KODY KISER: I think that's been maybe the hurdle that a lot of people have had problems with is this development of a vaccine for COVID-19 has seemed so rushed or has seemed like it's, like, how did we make this so quickly. Especially when it's framed in the, I guess, the media narrative of, well, the quickest we've ever done this before was four years for, I guess, for mumps.
And so when it's framed in that context and then the conversations all center around that of, like, it took us that long before, it tends to create this narrative that this is unnatural or this is something that is going to be problematic because we've-- but what we're saying here is that a couple of factors are at play. One, the groundwork for this was laid years ago because of the work that we were doing with Ebola.

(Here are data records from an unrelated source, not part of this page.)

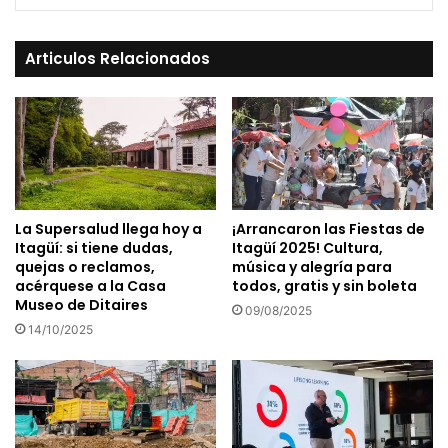
Articulos Relacionados
La Supersalud llega hoy a
¡Arrancaron las Fiestas de
Itagüí: si tiene dudas,
Itagüí 2025! Cultura,
quejas o reclamos,
música y alegría para
acérquese a la Casa
todos, gratis y sin boleta
Museo de Ditaires
09/08/2025
14/10/2025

So a lot of those fundamental mechanics seemed to be in place there. And then also as you've both kind of described, the checks and balances and the things that cause these to stop and start are all in place and have all seemed to have been working as the AstraZeneca model has shown us that some of these have stopped.
VINCE VENDITTO: Exactly. And the other thing that I think is important is that these companies are being more transparent about their data now than they've ever really been before with other trials, and they're releasing the number of patients that are in these trials, the diversity of the patients enrolled in, and the subjects enrolled in the trials, and when they're stopping and starting.
Now, there are other countries that have vaccines in the works and they're not releasing any data, and they've even improved some of these vaccines. So we don't really know anything about them. And that's where I would be a little bit more concerned. But there's enough people that are able to put their eyes on this data to say that, yeah, it seems like things are moving appropriately and safely.